I have just determined that one way to map one of my algorithms onto CUDA is to comptute a lot of results in a matrix, where each matrix element is computed by a thread. Each row in the matrix consists of the threads in one block. I do not actually allocate a matrix, since I can use memory local to each thread to hold this element.

This is only surprising because the usual serial form of this algorithm has no such matrix, but seems a completely normal way to use CUDA.

Now I want to know which rows (i.e. blocks) have all their matrix element equal to zero. (A slightly different formulation would be that I only need to know if there is any row where all the matrix elements are equal to zero).

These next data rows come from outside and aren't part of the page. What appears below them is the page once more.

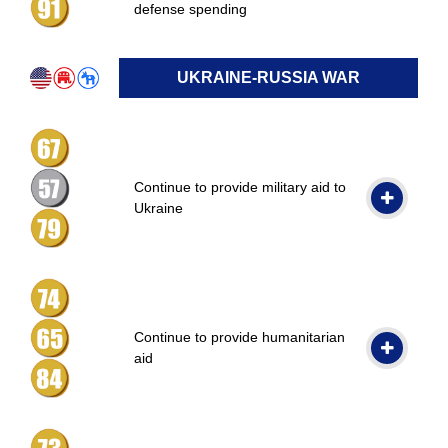
defense spending
UKRAINE-RUSSIA WAR
Continue to provide military aid to
Ukraine
Continue to provide humanitarian
aid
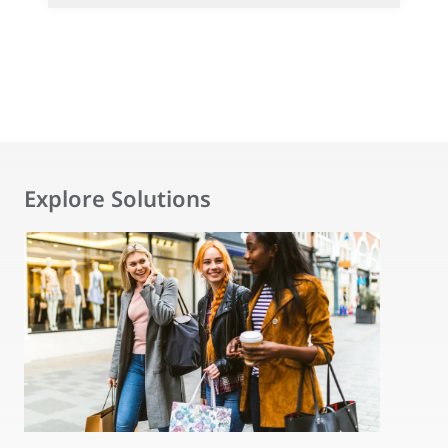
Explore Solutions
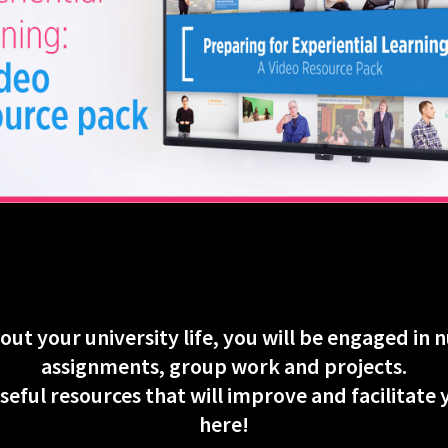
ut your university life, you will be engaged in
assignments, group work and projects.
seful resources that will improve and facilitate
here!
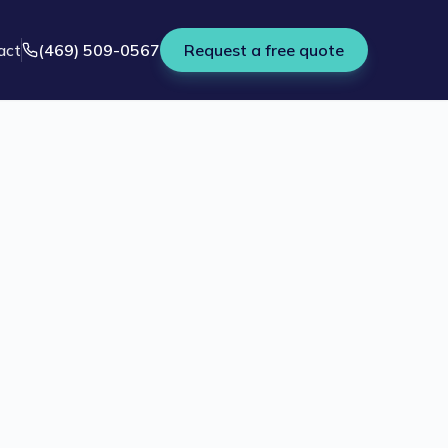
act
(469) 509-0567
Request a free quote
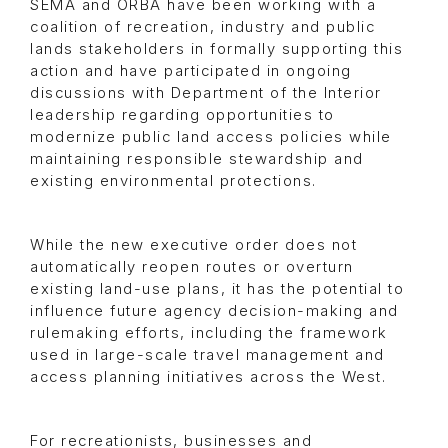
SEMA and ORBA have been working with a
coalition of recreation, industry and public
lands stakeholders in formally supporting this
action and have participated in ongoing
discussions with Department of the Interior
leadership regarding opportunities to
modernize public land access policies while
maintaining responsible stewardship and
existing environmental protections.
While the new executive order does not
automatically reopen routes or overturn
existing land-use plans, it has the potential to
influence future agency decision-making and
rulemaking efforts, including the framework
used in large-scale travel management and
access planning initiatives across the West.
For recreationists, businesses and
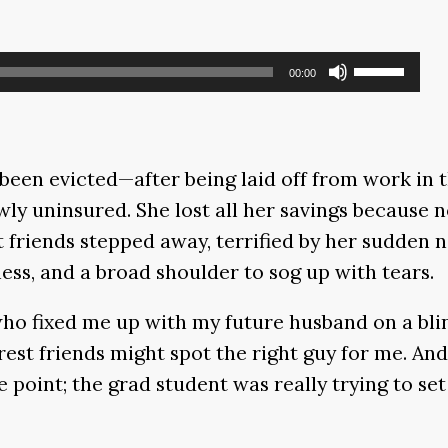
Use
00:00
Up/Down
Arrow
keys
een evicted—after being laid off from work in 
to
wly uninsured. She lost all her savings because 
increase
 friends stepped away, terrified by her sudden n
or
ss, and a broad shoulder to sog up with tears.
decrease
volume.
ho fixed me up with my future husband on a blin
est friends might spot the right guy for me. Andr
e point; the grad student was really trying to s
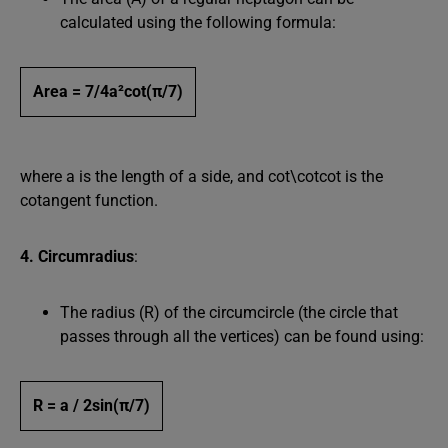
calculated using the following formula:
Area = 7/4a²cot⁡(π/7)
where a is the length of a side, and cot⁡\cotcot is the
cotangent function.
4. Circumradius
:
The radius (R) of the circumcircle (the circle that
passes through all the vertices) can be found using:
R = a / 2sin⁡(π/7)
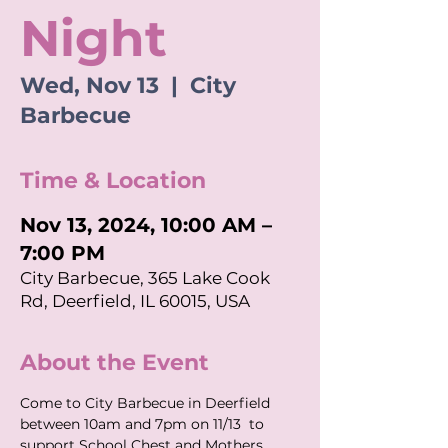
Night
Wed, Nov 13
  |  
City
Barbecue
Time & Location
Nov 13, 2024, 10:00 AM –
7:00 PM
City Barbecue, 365 Lake Cook
Rd, Deerfield, IL 60015, USA
About the Event
Come to City Barbecue in Deerfield 
between 10am and 7pm on 11/13  to 
support School Chest and Mothers 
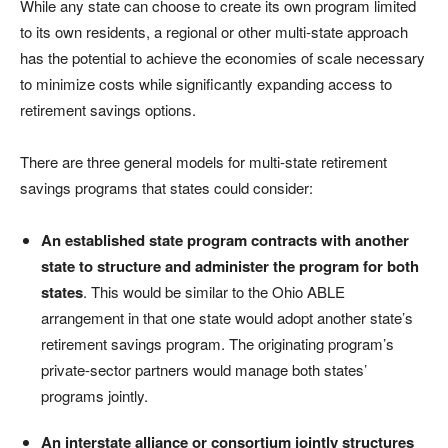
While any state can choose to create its own program limited
to its own residents, a regional or other multi-state approach
has the potential to achieve the economies of scale necessary
to minimize costs while significantly expanding access to
retirement savings options.
There are three general models for multi-state retirement
savings programs that states could consider:
An established state program contracts with another
state to structure and administer the program for both
states
. This would be similar to the Ohio ABLE
arrangement in that one state would adopt another state’s
retirement savings program. The originating program’s
private-sector partners would manage both states’
programs jointly.
An interstate alliance or consortium jointly structures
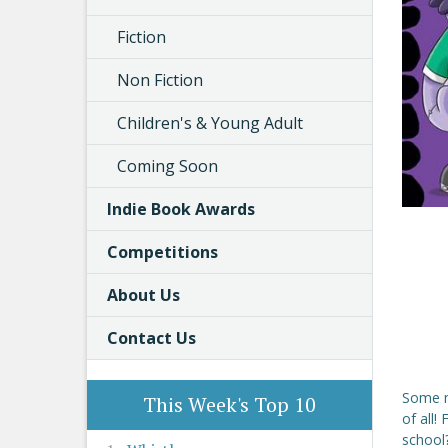
Fiction
Non Fiction
Children's & Young Adult
Coming Soon
Indie Book Awards
Competitions
About Us
Contact Us
Some mo
This Week's Top 10
of all!
school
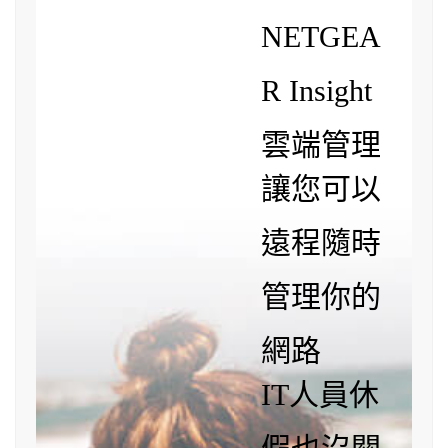
NETGEA
R Insight
雲端管理
讓您可以
遠程隨時
管理你的
網路
IT人員休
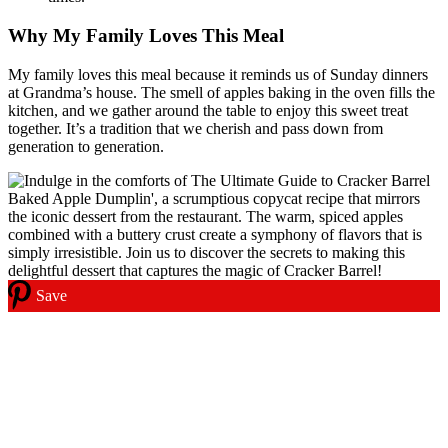
Why My Family Loves This Meal
My family loves this meal because it reminds us of Sunday dinners
at Grandma’s house. The smell of apples baking in the oven fills the
kitchen, and we gather around the table to enjoy this sweet treat
together. It’s a tradition that we cherish and pass down from
generation to generation.
Save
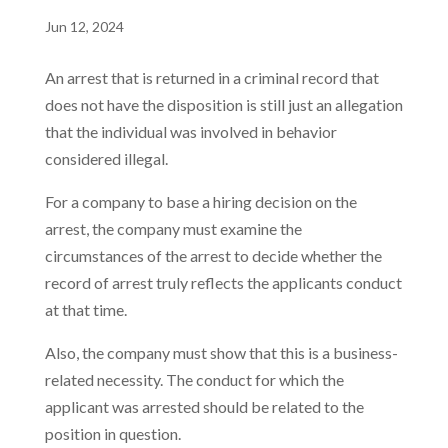
Jun 12, 2024
An arrest that is returned in a criminal record that
does not have the disposition is still just an allegation
that the individual was involved in behavior
considered illegal.
For a company to base a hiring decision on the
arrest, the company must examine the
circumstances of the arrest to decide whether the
record of arrest truly reflects the applicants conduct
at that time.
Also, the company must show that this is a business-
related necessity. The conduct for which the
applicant was arrested should be related to the
position in question.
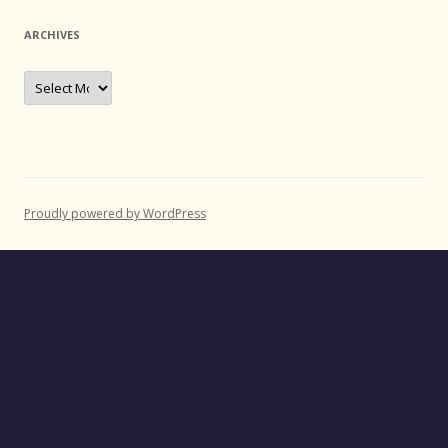
ARCHIVES
Archives
Proudly powered by WordPress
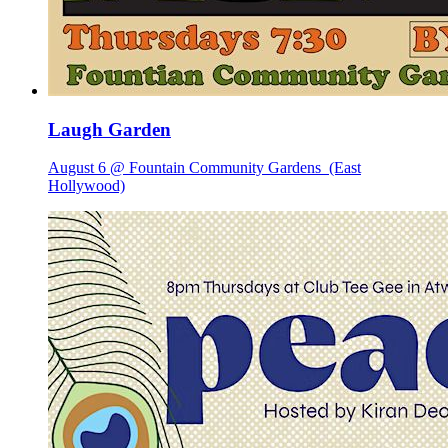
Laugh Garden
August 6 @ Fountain Community Gardens
(East
Hollywood)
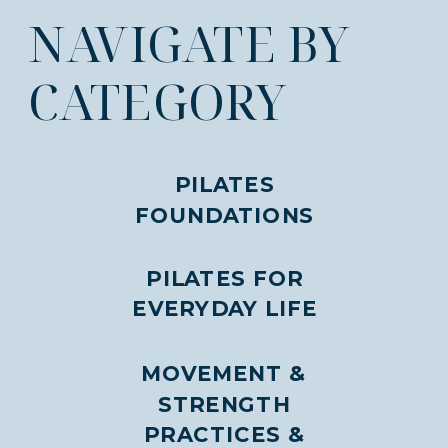
NAVIGATE BY
CATEGORY
PILATES
FOUNDATIONS
PILATES FOR
EVERYDAY LIFE
MOVEMENT &
STRENGTH
PRACTICES &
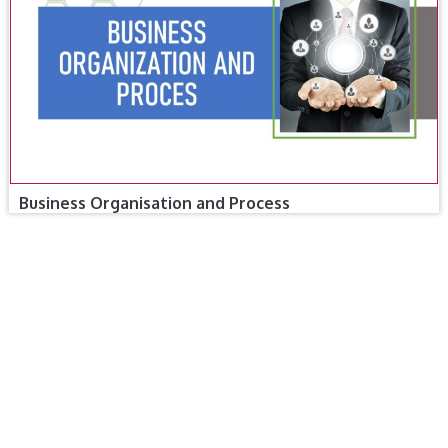
Business Organisation and Process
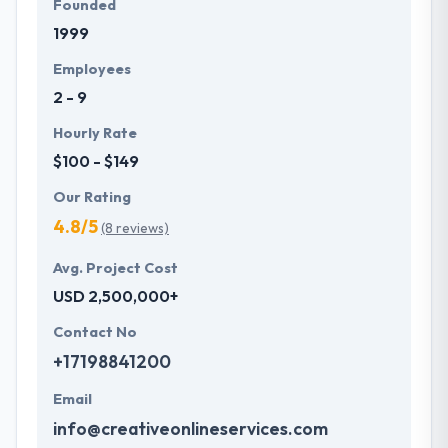
Founded
1999
Employees
2 - 9
Hourly Rate
$100 - $149
Our Rating
4.8/5
(8 reviews)
Avg. Project Cost
USD 2,500,000+
Contact No
+17198841200
Email
info@creativeonlineservices.com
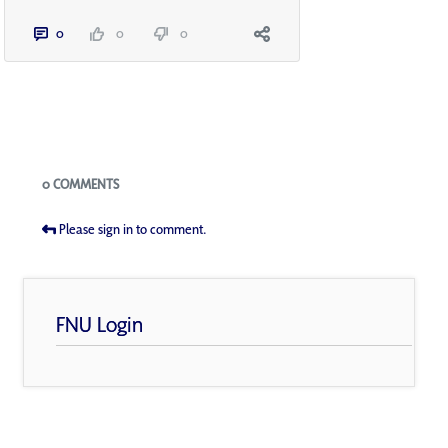
0
0
0
Blogs
0 COMMENTS
Please sign in to comment.
FNU Login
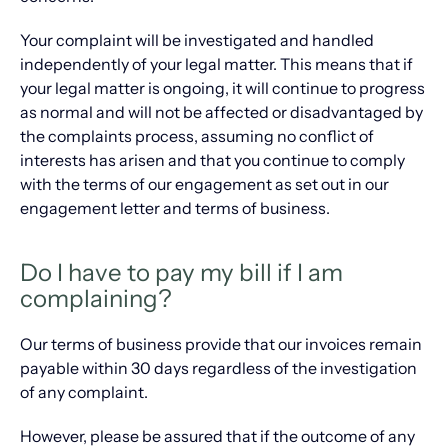
Your complaint will be investigated and handled
independently of your legal matter. This means that if
your legal matter is ongoing, it will continue to progress
as normal and will not be affected or disadvantaged by
the complaints process, assuming no conflict of
interests has arisen and that you continue to comply
with the terms of our engagement as set out in our
engagement letter and terms of business.
Do I have to pay my bill if I am
complaining?
Our terms of business provide that our invoices remain
payable within 30 days regardless of the investigation
of any complaint.
However, please be assured that if the outcome of any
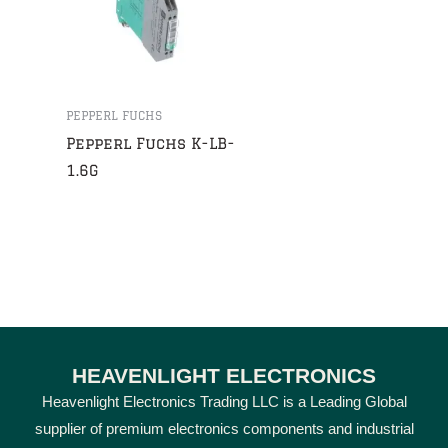
PEPPERL FUCHS
Pepperl Fuchs K-LB-
1.6G
HEAVENLIGHT ELECTRONICS
Heavenlight Electronics Trading LLC is a Leading Global
supplier of premium electronics components and industrial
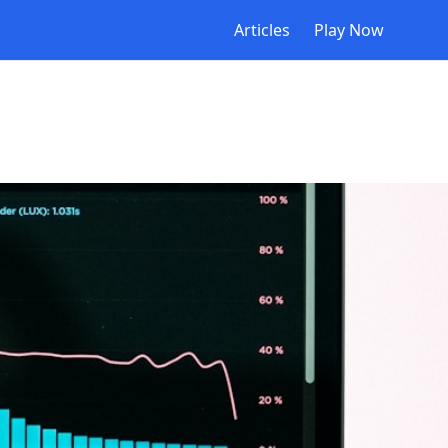
Articles
Play Now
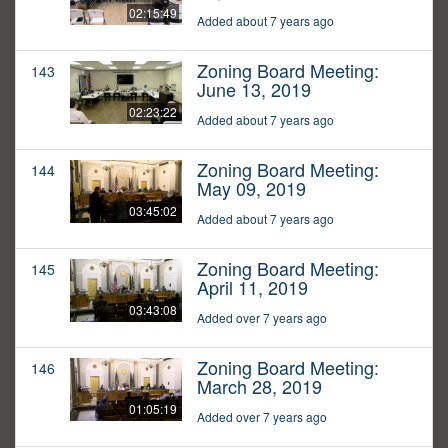
02:15:49
Added about 7 years ago
Zoning Board Meeting:
143
June 13, 2019
02:23:22
Added about 7 years ago
Zoning Board Meeting:
144
May 09, 2019
03:45:02
Added about 7 years ago
Zoning Board Meeting:
145
April 11, 2019
03:43:08
Added over 7 years ago
Zoning Board Meeting:
146
March 28, 2019
01:05:19
Added over 7 years ago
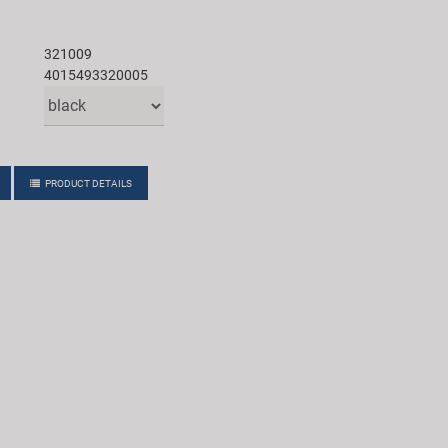
321009
4015493320005
PRODUCT DETAILS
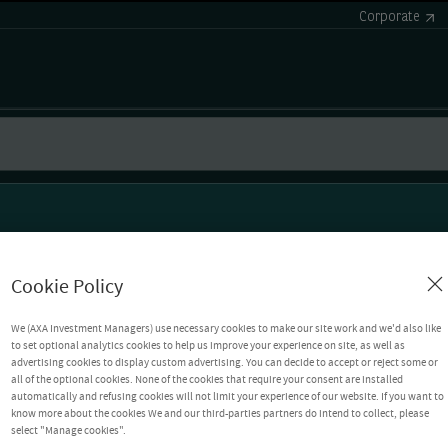
Corporate
Cookie Policy
We (AXA Investment Managers) use necessary cookies to make our site work and we'd also like
to set optional analytics cookies to help us improve your experience on site, as well as
advertising cookies to display custom advertising. You can decide to accept or reject some or
all of the optional cookies. None of the cookies that require your consent are installed
automatically and refusing cookies will not limit your experience of our website. If you want to
know more about the cookies We and our third-parties partners do intend to collect, please
select "Manage cookies".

Obviously, I could have actually allocated a big matrix for all these results, and then set a thread to go through each row, which means I will find out if there are any “all zero” rows pretty quickly, but it does require using more memory, and computing these elements will be faster than passing over a row. So I will give up a time factor of two or more likely worse. Allocating the big matrix will at least double the memory used in this algorithm, but if the algorithm is fast enough, possible worse (the faster this can go, problems with longer rows will be attempted; everthing else in the problem is O(1) space with respect to row length.

If there was a block vote, or if I could map blocks to warps (does one get to do that?) then warp vote, such as all(x == 0), would presumably be faster.